## TASK ITEM
Exactly as they appear, print the line with "Eye Hospitals in Kolkata" and each line after it through the end of the entries below; leave out pictures.

╔══

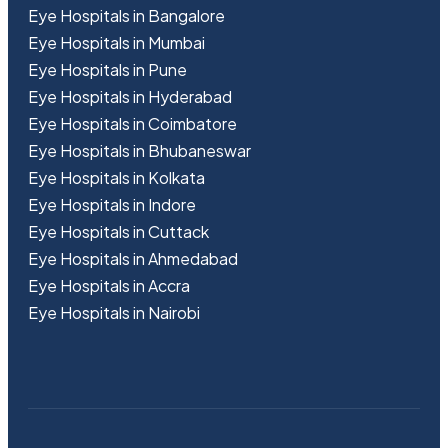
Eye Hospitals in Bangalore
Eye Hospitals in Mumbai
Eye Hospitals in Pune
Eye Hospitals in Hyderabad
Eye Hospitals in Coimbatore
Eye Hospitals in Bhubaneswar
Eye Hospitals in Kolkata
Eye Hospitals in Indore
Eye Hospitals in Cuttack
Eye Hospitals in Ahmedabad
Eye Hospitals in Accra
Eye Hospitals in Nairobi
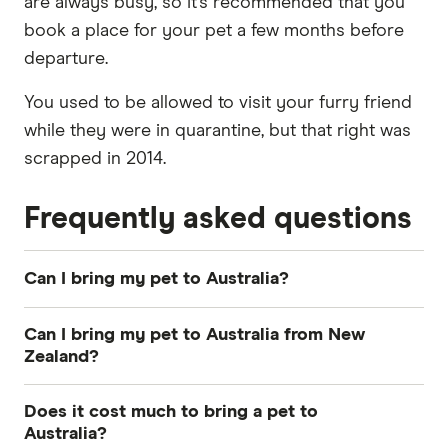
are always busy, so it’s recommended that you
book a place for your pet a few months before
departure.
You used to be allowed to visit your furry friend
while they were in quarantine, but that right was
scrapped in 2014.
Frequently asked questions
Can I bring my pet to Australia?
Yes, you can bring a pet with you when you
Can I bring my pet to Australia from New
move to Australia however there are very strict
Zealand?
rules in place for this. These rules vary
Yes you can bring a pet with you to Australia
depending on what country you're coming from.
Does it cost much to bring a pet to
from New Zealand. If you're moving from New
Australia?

╚══

## TASK RESULT
Eye Hospitals in Kolkata
Eye Hospitals in Indore
Eye Hospitals in Cuttack
Eye Hospitals in Ahmedabad
Eye Hospitals in Accra
Eye Hospitals in Nairobi
are always busy, so it’s recommended that you
book a place for your pet a few months before
departure.
You used to be allowed to visit your furry friend
while they were in quarantine, but that right was
scrapped in 2014.
Frequently asked questions
Can I bring my pet to Australia?
Yes, you can bring a pet with you when you
Can I bring my pet to Australia from New
move to Australia however there are very strict
Zealand?
rules in place for this. These rules vary
Yes you can bring a pet with you to Australia
depending on what country you're coming from.
Does it cost much to bring a pet to
from New Zealand. If you're moving from New
Australia?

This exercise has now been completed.